Work request: Copy the data that appears below exactly. Drop the pictures.

(Extracted material begins)

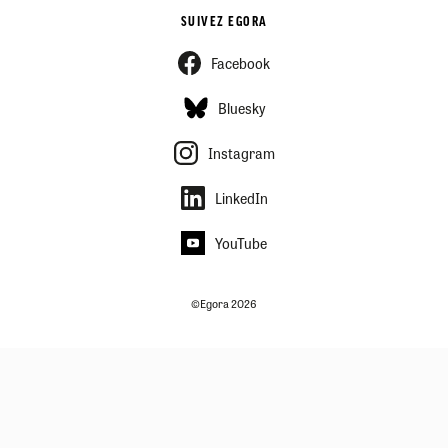
SUIVEZ EGORA
Facebook
Bluesky
Instagram
LinkedIn
YouTube
©Egora 2026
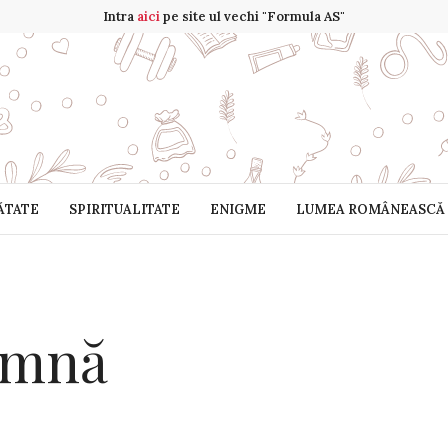
Intra
aici
pe site ul vechi "Formula AS"
ĂTATE
SPIRITUALITATE
ENIGME
LUMEA ROMÂNEASCĂ
amnă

(Extracted material ends)

Completed task:
SUIVEZ EGORA
Facebook
Bluesky
Instagram
LinkedIn
YouTube
©Egora 2026
Intra
aici
pe site ul vechi "Formula AS"
ĂTATE
SPIRITUALITATE
ENIGME
LUMEA ROMÂNEASCĂ
amnă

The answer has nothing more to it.